While taking a lunch break yesterday I noticed a crowd gathered at a junction on the Waseda University campus and discovered a karate club and its sensei demonstraing the art of board kicking. The sensei was about to give a master demo of how to do it. One student was hoisted aloft by his buddies, and held a solid wooden board at an angle to the sensei. But the sensei wasn't satisfied with the angle, and kept adjusting it. It looked a bit foolish, with him stopping and starting, and, as the video shows, the rest is history.
After the library closed, my friend Zvika and I left to meet another friend, John Gillespie, at a restaurant near the Omotesando section of Tokyo. We had time to kill before we met John so we wandered around the area, which is famous for its high-end boutiques and restaurants. It's very near the young, hip neighborhood called Harajuku, now a famous brand name in the U.S. The street we walked down led to a structure whose gleaming spire could be seen from a considerable distance. To get to it we walked down a ritzy side street whose brightly lit shops and hair salons are captured in this video. At one point, you can hear a truck blaring one of Tokyo's most familiar street sounds from the old days, the musical voice of a truck vendor crying "yaki imo" (baked potatoes). Our destination proved to be St. Grace Cathedral, a church built only four years ago (two years subsequent to my last visit to Japan), and designed not as a place for religious worship but as a catering establishment for Christian-style weddings (you don't have to be Christian to enjoy St. Grace's facilities), big parties, and so on. You can hear Zvika and me asking the attendants about when the place was built.
As the video shows, directly across the street is the fabulous St, Grace outdoor mall, which we walked through before navigating our way to the restaurant.
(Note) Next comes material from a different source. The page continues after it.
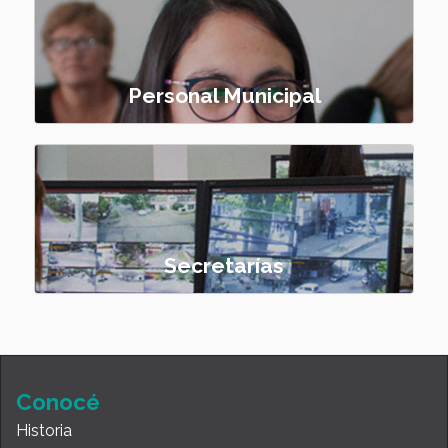
Personal Municipal
Secretarías
Conocé
Historia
Here are some shots taken around Omotesando. First is the distinguished-looking Zvika. Then comes a brilliantly lit truck with a commerical on its side. Then follow a fancy shoe store and a piano store with a couple of unusual pianos (they've been in the window for years). After these come a couple of hair salons.
The restaurant was Pueblo Aoyama, which serves Spanish-style food and has a crowded, funky atmosphere. We ate with John, a business consultant raised in Japan but long resident in New York, who is an expert in modern Japanese theatre, his nephew, Jason, and Jason's Japanese friend, Kaya, a linguist. The food, wine, and company were wonderful, and by the time I got home, I was practically dead to the world.